SERVIR-Amazonia promotes collaboration among governments, universities, non-governmental organizations, community groups, and U.S. scientists. The ultimate goal is to improve local capacity to harness satellite data and geospatial information to foster sustainable natural resource management throughout the Amazon. In Colombia, SERVIR empowers local actors, including indigenous communities, to track environmental changes in near real-time, evaluate climatic threats, monitor land-based greenhouse gas emissions, improve the management of protected areas and other conservation areas, and forecast wildfires, floods, and extreme weather events. The Comprehensive Action for Climate Change Initiative (CACCI) assists the Government of Colombia in accelerating the implementation of the country's targets under the Paris Agreement. CACCI supports the coordination and monitoring of the NDC Implementation Plan and generates inputs to update this contribution in 2025 and to construct a new NDC for 2050. CACCI focuses on the identification of adaptation initiatives in national, territorial, and private sector entities, to articulate them with existing instruments, strategies, and planning tools.

Renewable Energy

USAID promotes the transition to low-cost, renewable energy in the Colombian market through planning, integration, and operational support. USAID is supporting market-based policies to develop Colombia's wind and solar potential, which is fundamental in reducing vulnerability to increasing El Niño droughts that reduce hydro generation, increase dependence on coal and gas generation, and raise the price of energy to the economy and society. This work also focuses on rural and conflict-affected areas, increasing access to renewable energy with a focus on elevating productivity, incomes, and well-being. USAID fosters new economic opportunities through a capacity building program for young leaders of the energy sector; a renewable energy job training program for indigenous communities; the transfer of U.S. expertise to craft policy and regulatory frameworks geared to deploying solar and wind resources and incentivizing emissions reductions in the energy sectors.

Results

  • Helped the Colombian Government implement its renewable energy auction program, resulting in the award of 15-year power purchase agreements to 22 new solar and wind projects. These projects will increase renewable energy generation by 2,100 megawatts, leverage USD $2 billion in private sector investment between 2023-2026, and create approximately 44,000 new jobs.
  • Assisted Colombia’s new competitive renewable energy procurement process leading to historically low average energy prices of USD $28 per megawatt hour (MWh).
  • Provided strategic renewable energy training to 65 young energy sector professionals, 68 percent of whom were women, to further Colombia’s ability to manage its growing renewable energy supply into the national grid.
  • Facilitated strategic renewable energy training to 37 young leaders from Wayuu Indigenous communities in La Guajira. This training has prepared young leaders to effectively participate in the growing renewable energy job market, through the creation of viable project proposals to support their development needs, and representation of their communities in community consultations related to new renewable energy projects targeted for their territories.
  • Supported Providencia Island’s natural disaster recovery efforts and advancing its renewable energy transition through the creation of the Providencia Island Renewable Energy Master Plan, and provision of essential equipment to establish the island’s new solar power plant for Providencia’s Raizal Indigenous Community.

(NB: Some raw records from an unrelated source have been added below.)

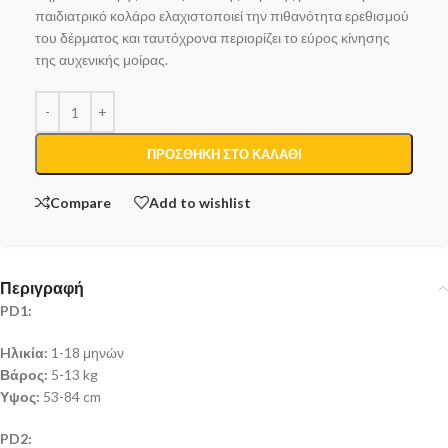
παιδιατρικό κολάρο ελαχιστοποιεί την πιθανότητα ερεθισμού
του δέρματος και ταυτόχρονα περιορίζει το εύρος κίνησης
της αυχενικής μοίρας.
ΠΡΟΣΘΉΚΗ ΣΤΟ ΚΑΛΆΘΙ
Compare
Add to wishlist
Περιγραφή
PD1:
Hλικία:
1-18 μηνών
Βάρος:
5-13 kg
Υψος:
53-84 cm
PD2: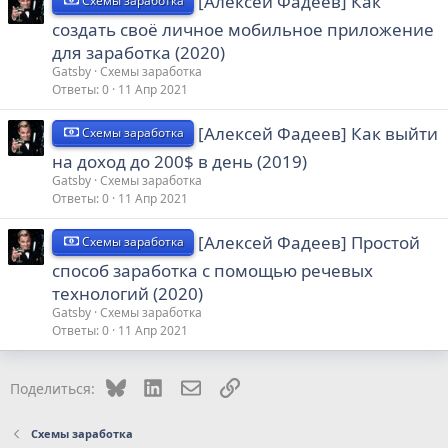
[Алексей Фадеев] Как
Схемы заработка
создать своё личное мобильное приложение
для заработка (2020)
Gatsby
Схемы заработка
Ответы
0
11 Апр 2021
[Алексей Фадеев] Как выйти
Схемы заработка
на доход до 200$ в день (2019)
Gatsby
Схемы заработка
Ответы
0
11 Апр 2021
[Алексей Фадеев] Простой
Схемы заработка
способ заработка с помощью речевых
технологий (2020)
Gatsby
Схемы заработка
Ответы
0
11 Апр 2021
Bluesky
LinkedIn
Электронная почта
Ссылка
Поделиться:
Схемы заработка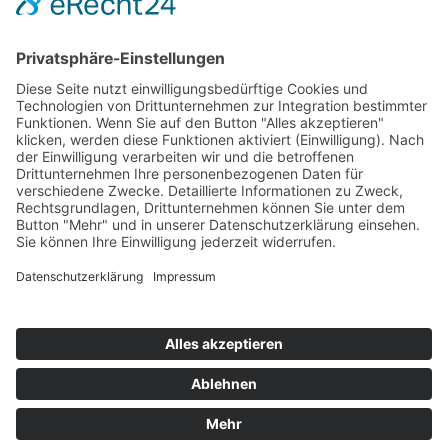
Hot 50
Top Neueinsteiger
Highscores
Jahrescharts
Top 100
Hot 50
Top Neueinsteiger
Highscores
Jahrescharts
DJ-Promo buchen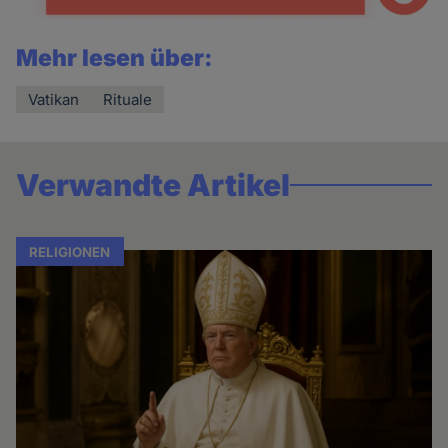
Mehr lesen über:
Vatikan
Rituale
Verwandte Artikel
RELIGIONEN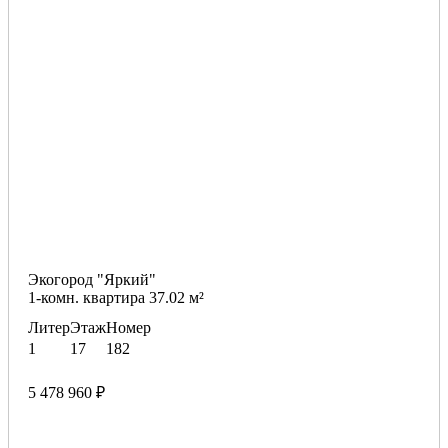
Экогород "Яркий"
1-комн. квартира 37.02 м²
Литер
Этаж
Номер
1
17
182
5 478 960 ₽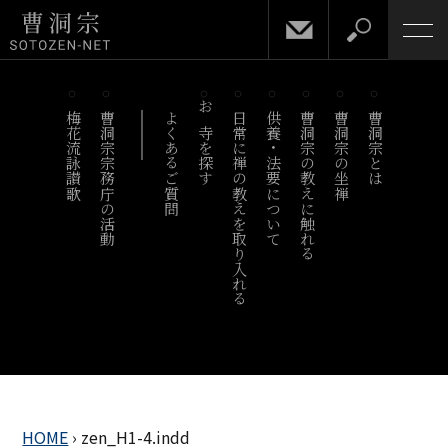
梅花流詠讃歌
曹洞宗宗務庁の活動
よくあるご質問
お寺を探す
日常に禅の教えを取り入れる
供養・法要について
曹洞宗の教えに触れる
曹洞宗の坐禅
曹洞宗とは
HOME
›
zen_H1-4.indd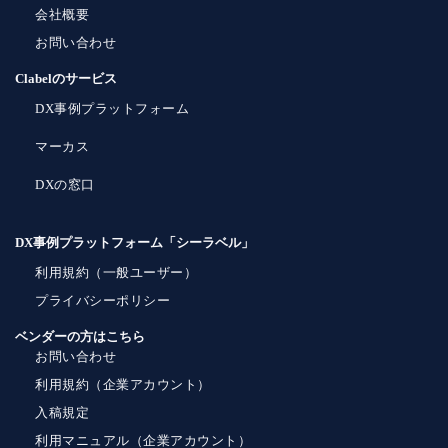
会社概要
お問い合わせ
Clabelのサービス
DX事例プラットフォーム
マーカス
DXの窓口
DX事例プラットフォーム「シーラベル」
利用規約（一般ユーザー）
プライバシーポリシー
ベンダーの方はこちら
お問い合わせ
利用規約（企業アカウント）
入稿規定
利用マニュアル（企業アカウント）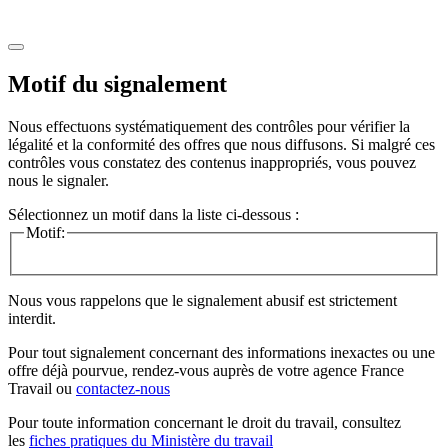
Motif du signalement
Nous effectuons systématiquement des contrôles pour vérifier la
légalité et la conformité des offres que nous diffusons. Si malgré ces
contrôles vous constatez des contenus inappropriés, vous pouvez
nous le signaler.
Sélectionnez un motif dans la liste ci-dessous :
Motif:
Nous vous rappelons que le signalement abusif est strictement
interdit.
Pour tout signalement concernant des
informations inexactes
ou une
offre déjà pourvue
, rendez-vous auprès de votre agence France
Travail ou
contactez-nous
Pour toute information concernant le
droit du travail
, consultez
les
fiches pratiques du Ministère du travail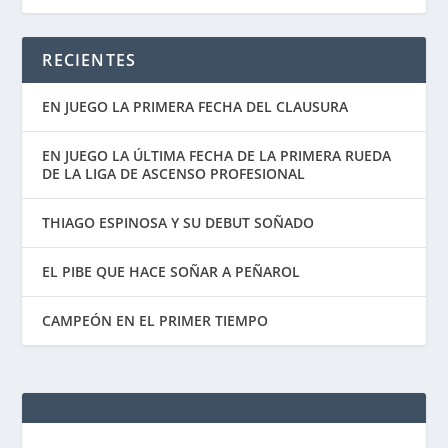
RECIENTES
EN JUEGO LA PRIMERA FECHA DEL CLAUSURA
EN JUEGO LA ÚLTIMA FECHA DE LA PRIMERA RUEDA
DE LA LIGA DE ASCENSO PROFESIONAL
THIAGO ESPINOSA Y SU DEBUT SOÑADO
EL PIBE QUE HACE SOÑAR A PEÑAROL
CAMPEÓN EN EL PRIMER TIEMPO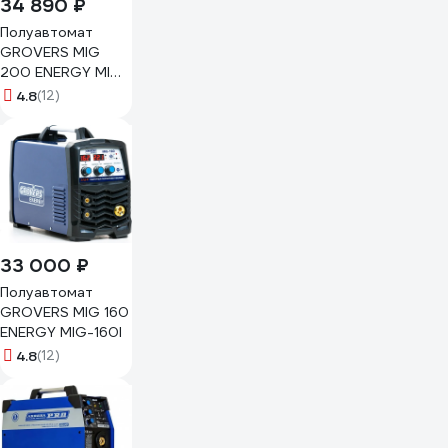
34 890 ₽
Полуавтомат
GROVERS MIG
200 ENERGY MIG-
250I
4.8
(12)
33 000 ₽
Полуавтомат
GROVERS MIG 160
ENERGY MIG-160I
4.8
(12)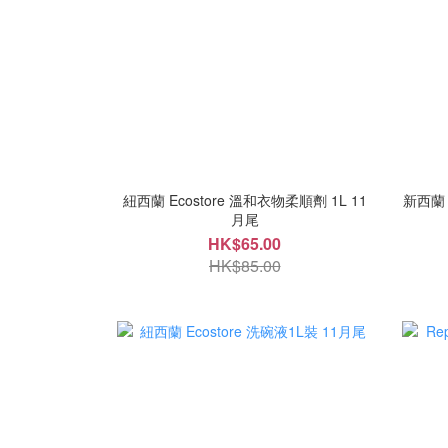
紐西蘭 Ecostore 溫和衣物柔順劑 1L 11
新西蘭 
月尾
HK$65.00
HK$85.00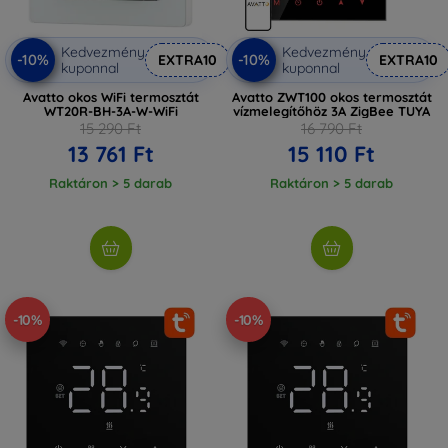
Kedvezmény
Kedvezmény
-10%
-10%
EXTRA10
EXTRA10
kuponnal
kuponnal
Avatto okos WiFi termosztát
Avatto ZWT100 okos termosztát
WT20R-BH-3A-W-WiFi
vízmelegítőhöz 3A ZigBee TUYA
15 290 Ft
16 790 Ft
13 761 Ft
15 110 Ft
Raktáron > 5 darab
Raktáron > 5 darab
-10%
-10%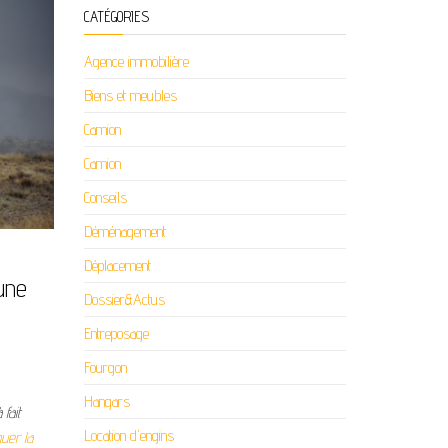
CATÉGORIES
Agence immobilière
Biens et meubles
Camion
Camion
Conseils
Déménagement
Déplacement
une
Dossier&Actus
Entreposage
Fourgon
Hangars
fait
Location d'engins
nuer la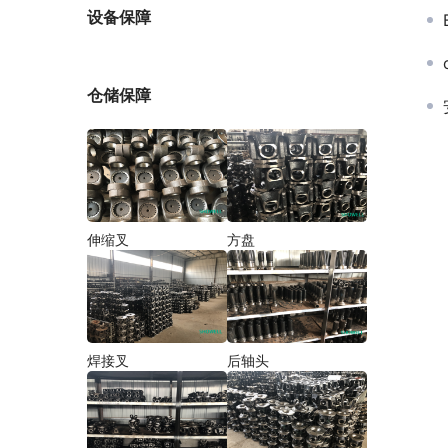
厂家
设备保障
仓储保障
伸缩叉
方盘
焊接叉
后轴头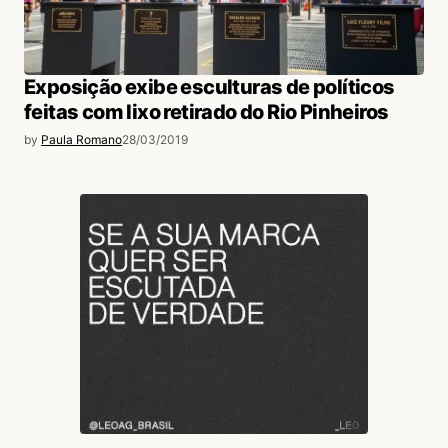
Exposição exibe esculturas de políticos
feitas com lixo retirado do Rio Pinheiros
by
Paula Romano
28/03/2019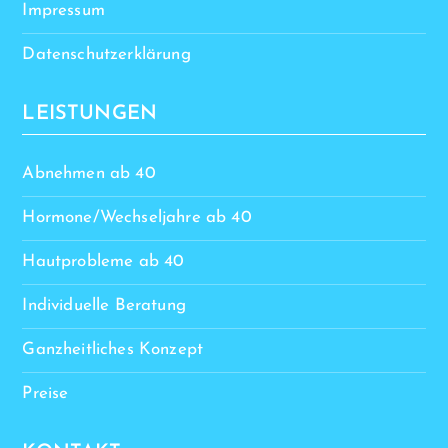
Impressum
Datenschutzerklärung
LEISTUNGEN
Abnehmen ab 40
Hormone/Wechseljahre ab 40
Hautprobleme ab 40
Individuelle Beratung
Ganzheitliches Konzept
Preise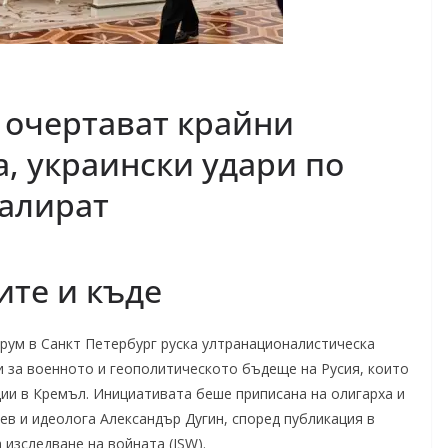
 очертават крайни
а, украински удари по
калират
ите и къде
ум в Санкт Петербург руска ултранационалистическа
и за военното и геополитическото бъдеще на Русия, които
ии в Кремъл. Инициативата беше приписана на олигарха и
в и идеолога Александър Дугин, според публикация в
 изследване на войната (ISW).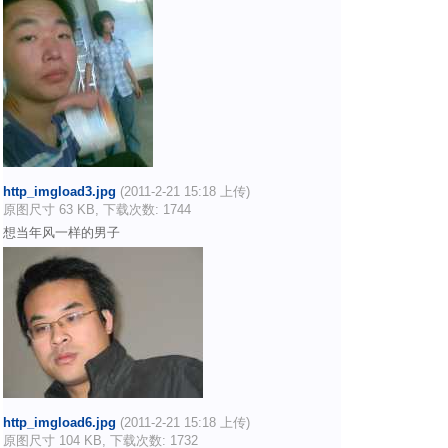
http_imgload3.jpg
(2011-2-21 15:18 上传)
原图尺寸 63 KB, 下载次数: 1744
想当年风一样的男子
http_imgload6.jpg
(2011-2-21 15:18 上传)
原图尺寸 104 KB, 下载次数: 1732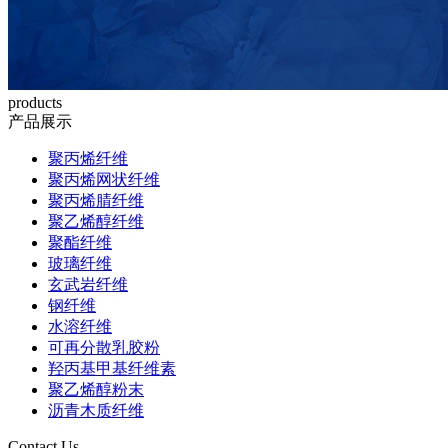
products
产品展示
聚丙烯纤维
聚丙烯网状纤维
聚丙烯腈纤维
聚乙烯醇纤维
聚酯纤维
玻璃纤维
玄武岩纤维
钢纤维
水溶纤维
可再分散乳胶粉
羟丙基甲基纤维素
聚乙烯醇粉末
沥青木质纤维
Contact Us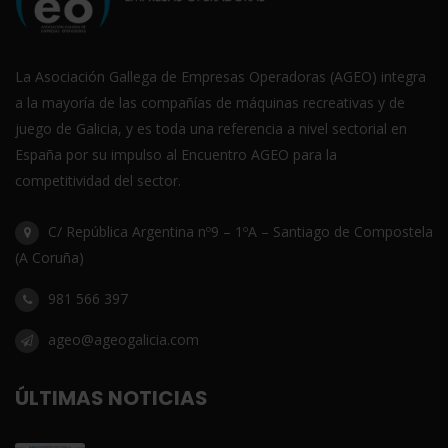
La Asociación Gallega de Empresas Operadoras (AGEO) integra
a la mayoría de las compañías de máquinas recreativas y de
juego de Galicia, y es toda una referencia a nivel sectorial en
España por su impulso al Encuentro AGEO para la
competitividad del sector.
C/ República Argentina nº9 – 1ºA – Santiago de Compostela
(A Coruña)
981 566 397
ageo@ageogalicia.com
ÚLTIMAS NOTICIAS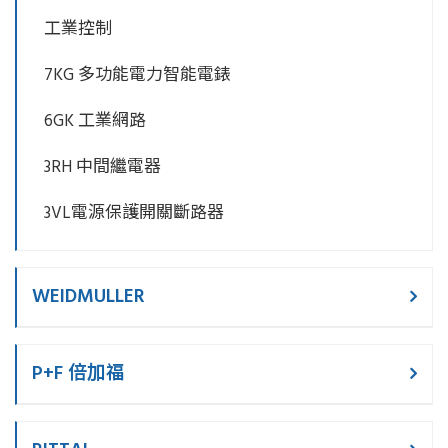
工業控制
7KG 多功能電力智能電錶
6GK 工業網路
3RH 中間繼電器
3VL電源保護開關斷路器
WEIDMULLER
P+F 倍加福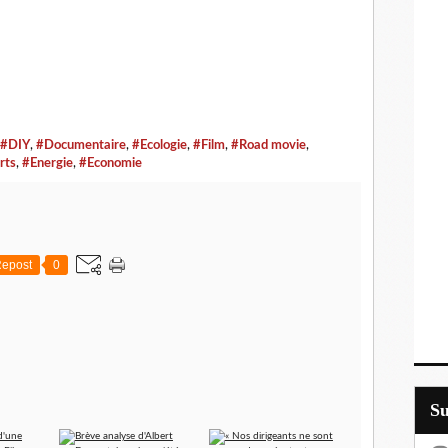
#DIY
,
#Documentaire
,
#Ecologie
,
#Film
,
#Road movie
,
rts
,
#Energie
,
#Economie
epost
0
S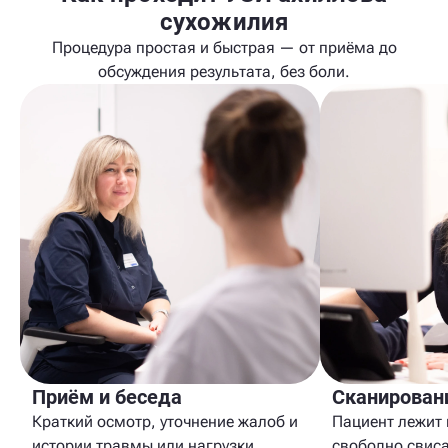
сухожилия
Процедура простая и быстрая — от приёма до
обсуждения результата, без боли.
Приём и беседа
Сканирован
Краткий осмотр, уточнение жалоб и
Пациент лежит 
истории травмы или нагрузки,
свободно свиса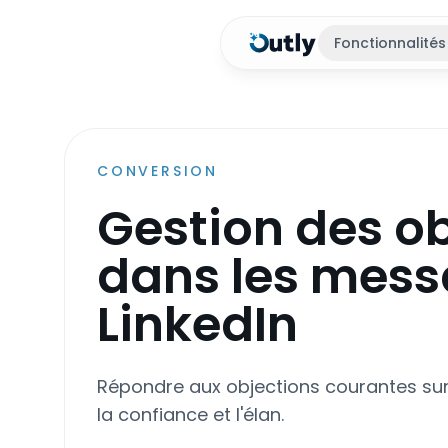
Fonctionnalités
CONVERSION
Gestion des o
dans les mes
LinkedIn
Répondre aux objections courantes sur 
la confiance et l'élan.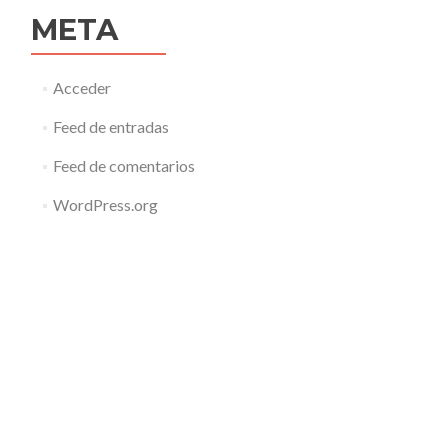
META
Acceder
Feed de entradas
Feed de comentarios
WordPress.org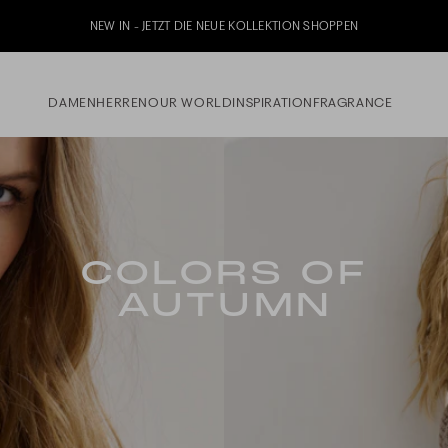
NEW IN - JETZT DIE NEUE KOLLEKTION SHOPPEN
DAMEN
HERREN
OUR WORLD
INSPIRATION
FRAGRANCE
COLORS OF
AUTUMN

Key Renewable Energy Programs

Energy for Peace supports the planning, building, and operation of mini solar energy grids to support the growth of productivity clusters in priority conflict-affected communities with no energy access. The energy grids will enable communities to access affordable, clean energy needed to increase productivity, improve well-being, and foster social stability. This program seeks to leverage private sector investment in rural energy communities through the use of innovative blended finance mechanisms, designed with USAID’s INVEST mechanism.

The U.S. National Renewable Energy Laboratories (NREL) Partnership provides policy, planning, modeling, and deployment support to national energy entities within the Colombian Government to deliver clean, reliable, and affordable power.

The U.S. Energy Association Partnership (USEA) provides U.S. energy industry expertise to assist Colombian Government institutions and utility companies improve the electricity system’s reliability and growth. USEA also strengthens energy utility employees’ capacities to manage power systems, develop renewable energy resources and design off-grid power sources.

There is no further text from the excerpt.